═════ Supplied data

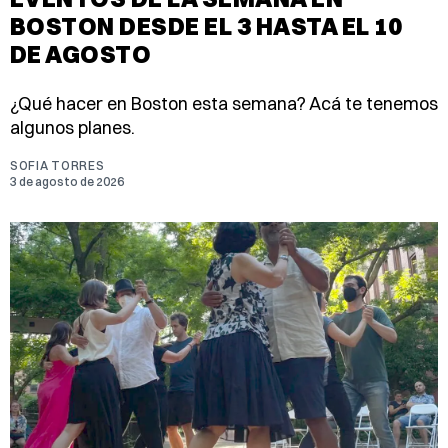
BOSTON DESDE EL 3 HASTA EL 10
DE AGOSTO
¿Qué hacer en Boston esta semana? Acá te tenemos
algunos planes.
SOFIA TORRES
3 de agosto de 2026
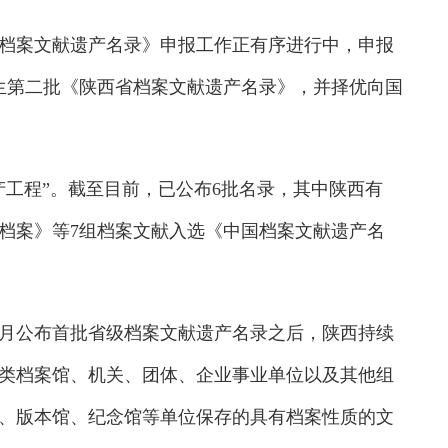
档案文献遗产名录》申报工作正有序进行中，申报
产生第二批《陕西省档案文献遗产名录》，并择优向国
产工程”。截至目前，已公布6批名录，其中陕西有
档案》等7组档案文献入选《中国档案文献遗产名
2月公布首批省级档案文献遗产名录之后，陕西持续
类档案馆、机关、团体、企业事业单位以及其他组
、版本馆、纪念馆等单位保存的具有档案性质的文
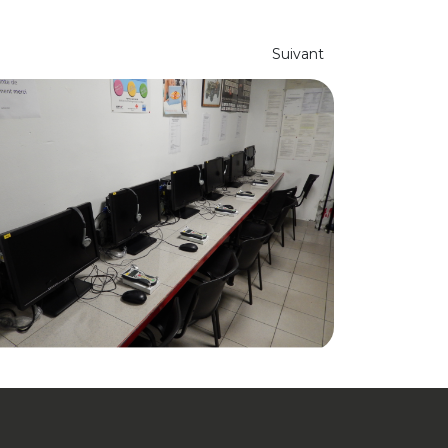
Suivant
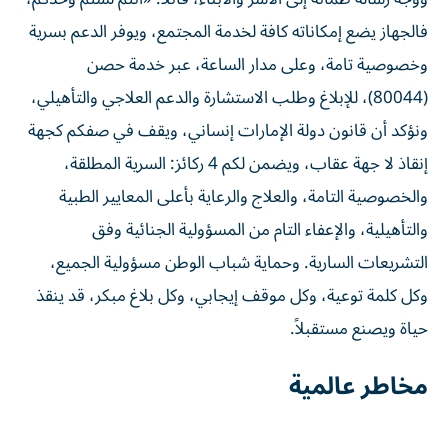
فالجهاز يضع إمكاناته كافة لخدمة المجتمع، ويوفر الدعم بسرية
وخصوصية تامة، وعلى مدار الساعة، عبر خدمة حصن
(80044)، للإبلاغ وطلب الاستشارة والدعم العلاجي والتأهيلي،
ونؤكد أن قانون دولة الإمارات إنساني، ويقف في صفكم كجهة
إنقاذ لا جهة عقاب، ويضمن لكم 4 ركائز: السرية المطلقة،
والخصوصية التامة، والعلاج والرعاية بأعلى المعايير الطبية
والتأهيلية، والإعفاء التام من المسؤولية الجنائية وفق
التشريعات السارية. وحماية شباب الوطن مسؤولية الجميع،
وكل كلمة توعية، وكل موقف إيجابي، وكل بلاغ مبكر، قد ينقذ
حياة ويصنع مستقبلاً.
مخاطر عالمية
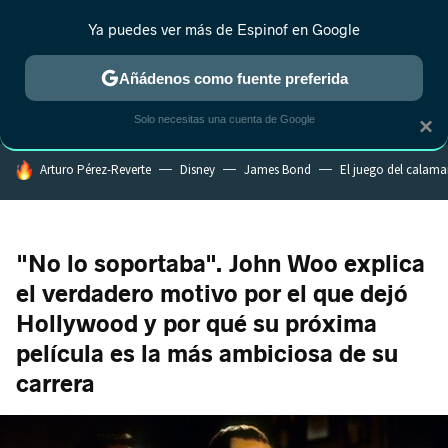
Ya puedes ver más de Espinof en Google
MENÚ
NUEVO
Añádenos como fuente preferida
CRÍTICA
ESTRENOS
REALITY
ANIME
RANKINGS CINE
RA
Solo necesitas una cuenta de Google
×
HOY SE HABLA DE
Arturo Pérez-Reverte
Disney
James Bond
El juego del calama
"No lo soportaba". John Woo explica
el verdadero motivo por el que dejó
Hollywood y por qué su próxima
película es la más ambiciosa de su
carrera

══════════

What lines in the data above contain the word "Google"? Copy them all.

Output of the exercise.
Ya puedes ver más de Espinof en Google
Solo necesitas una cuenta de Google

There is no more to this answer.